The Question and Answer article series joins two creative minds from a range of backgrounds to better understand the transformation of our cities. Enjoy urban nature group Wayward’s intriguing question and artist Anna Schuleit’s insightful answer.
Wayward creates imaginative responses to derelict sites, vacant lots and urban wastelands. We have found that these forgotten spaces–overgrown with vegetation and weeds–are hosts to diverse habitats and a wide range of meanings and uses that are both creative and productive. Our projects have been a response to the sanitized and controlled landscapes of urban regeneration, in which cities are swept clean of these urban wilds. We wish to explore the potential for urban wilderness within our cities, allowing for emergent ecologies and the creative appropriation of these environments.
Wayward asks: How can we integrate wilderness into our cities?

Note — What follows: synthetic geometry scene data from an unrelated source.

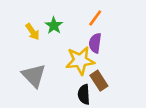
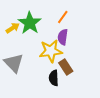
green star: (54, 25) -> (30, 23), size x1.6
yellow arrow: (33, 32) -> (13, 28), turned -88

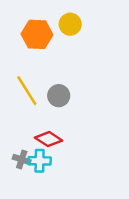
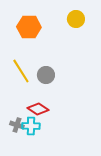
yellow circle: (70, 24) -> (76, 19), moved

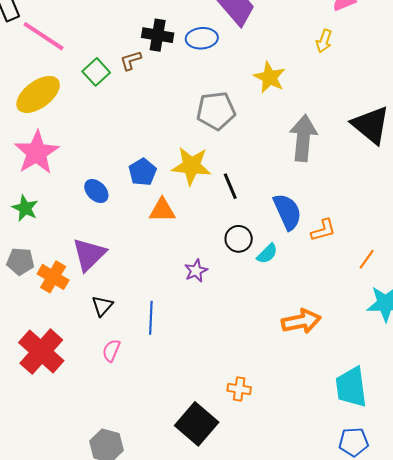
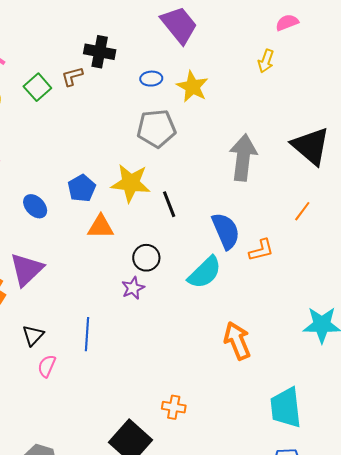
blue ellipse: (202, 38) -> (151, 79), moved, size x0.7
yellow star: (270, 77) -> (192, 87), moved
black circle: (239, 239) -> (146, 258), moved
cyan semicircle: (267, 254) -> (205, 272), size x1.6
orange line: (367, 259) -> (302, 211), moved
black triangle: (102, 306) -> (33, 335), moved
orange arrow: (301, 321) -> (237, 341), turned -102

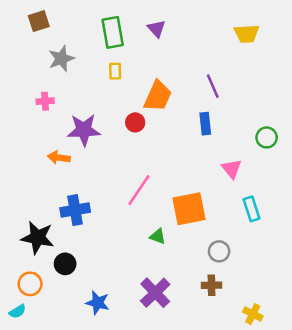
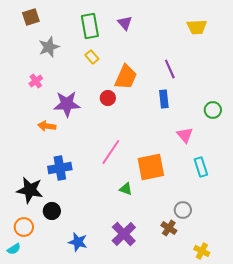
yellow rectangle: (115, 71) -> (92, 57), turned -40
pink cross: (45, 101) -> (36, 81), turned -32
gray circle: (219, 251) -> (183, 210), moved
brown cross: (212, 285) -> (169, 228), turned 35

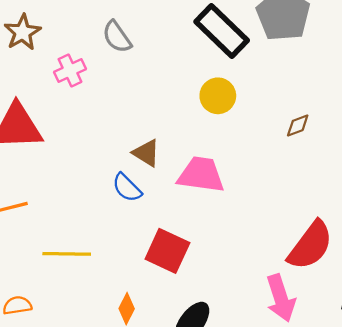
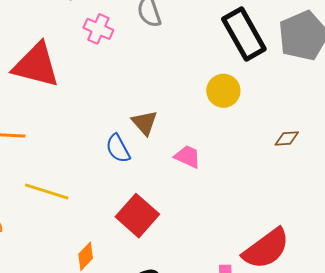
pink cross: (70, 70) -> (98, 29), turned 32
pink trapezoid: (201, 175) -> (187, 157), size x0.6

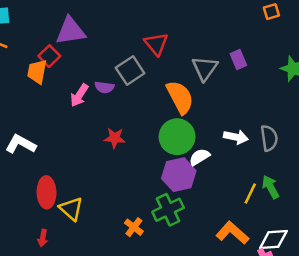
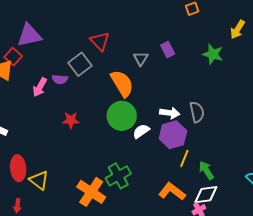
gray triangle: (205, 68) -> (141, 59), size x0.7
purple hexagon: (179, 175) -> (173, 135), moved
green arrow: (271, 187) -> (206, 170), moved
orange cross: (134, 227) -> (91, 192), size x1.8

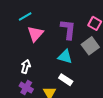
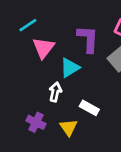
cyan triangle: (65, 57) -> (70, 68), moved, turned -42
white arrow: (26, 66) -> (55, 92), moved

Anna Schuleit answers: Wilderness means growing disorder. It hints at a natural, rather than a man-made, order. Our cities are based on urban functionalities, separate from natural growth, but we need a palpable sense of wilderness in our days, some encounter with green, in order to navigate the man-made, the ordered, the human rationale, that reigns so loudly in the city. Without wilderness we would simply and truly be impoverished city-dwellers. I live next to Prospect Park in Brooklyn and walk, every day, with my boyfriend and dog, past hundreds of fellow walkers whose faces are also brightened, as are ours, by the presence of some taste of wilderness in the park, by something to walk in and submit to, something to roll and lie in, something fragrant and dirty, something shared, not owned, and something perpetually changing. Wilderness contrasts and softens the hard streets, the solid building materials, the right angles of our cities and our thinking. Wilderness is a lesson in abstraction: as a visual artist, I hope to bring glimpses and scenes of wilderness into my work, using paint, most directly, and sometimes actual plants, and, most recently, light as a hand-drawn, “live” line that touches and grazes along the forms and shapes around us, the trash rooms, and loading docks, and undersides of our streets here in Brooklyn.
We need more softening wilderness, more wild things in our days to offset the known, more hand-drawn and hand-made, more sprouting, more bloom. The hand-drawn line is my way to reach into the common space, the void we all try to inhabit. This live-line drawing is a medium with which I can describe and delineate urban space, mark movement and distance, erase and re-imagine form, and, ultimately, blanket the familiar with some sort of wilderness.